Los actos en torno a la muerte de Isabel II han alcanzado las cotas más altas en muchos parámetros, difíciles de encontrar en el pasado y de superar en el futuro. En el duelo más largo, durante once días y con muchas millas de recorrido, el Reino Unido ha conseguido la mayor puesta en escena de la liturgia británica, con un encadenamiento de actos espectaculares, medidos milimétricamente y coronado con un funeral de Estado sin precedentes, que ha tenido la mayor audiencia global de la historia.
Ha sido una gigantesca operación de marketing, diplomacia, relaciones públicas, comunicación, protocolo y ceremonial. Toda una máquina de publicidad y propaganda que ha logrado la presencia en Londres de 500 mandatarios, procedentes de casi todo el mundo, la mayor concentración de líderes mundiales conocida. El funeral ha llevado a establecer el mayor dispositivo de seguridad de la historia. Unos 10.000 agentes custodiaban la calle, más que en los Juegos Olímpicos. Toda una exhibición de la pompa en la que se desenvuelve la Corona inglesa.
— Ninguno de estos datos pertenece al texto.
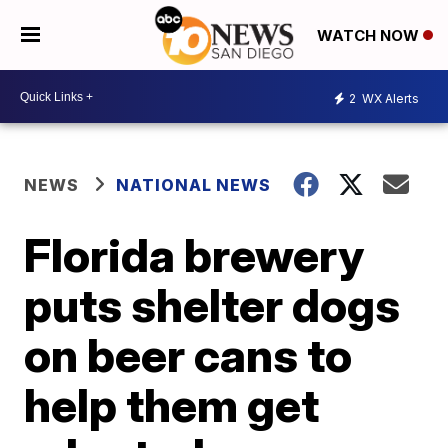
WATCH NOW
2
WX Alerts
NEWS
NATIONAL NEWS
Florida brewery
puts shelter dogs
on beer cans to
help them get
Murió la reina más longeva y respetada de los últimos siglos, Isabel II de Inglaterra. Decana de las monarquías. Actuaba como una especie de bóveda sobre todas ellas. Era como el símbolo de unidad de todas las realezas. Quizás por eso, por las reminiscencias histórica, o por los lazos de consanguineidad, el protocolo marcado por la Corona británica dio prioridad a las casas reales europeas a la hora de ubicar a los invitados al funeral. Motivo por el cual, mandatarios y autoridades de instituciones internacionales, que suelen ocupar los primeros puestos, en este caso fueron relegados a las últimas filas. El mayor exponente en la cuestión ha sido el caso del presidente de los Estados Unidos, Joe Biden, que fue ubicado en la fila 14, a pesar de que se le permitió llegar en su propio coche, mientras que la mayoría de los dignatarios fueron en autobús, hasta la Abadía de Westminster, dónde y ante 2.000 personas, se celebraba el funeral religioso, algo insólito.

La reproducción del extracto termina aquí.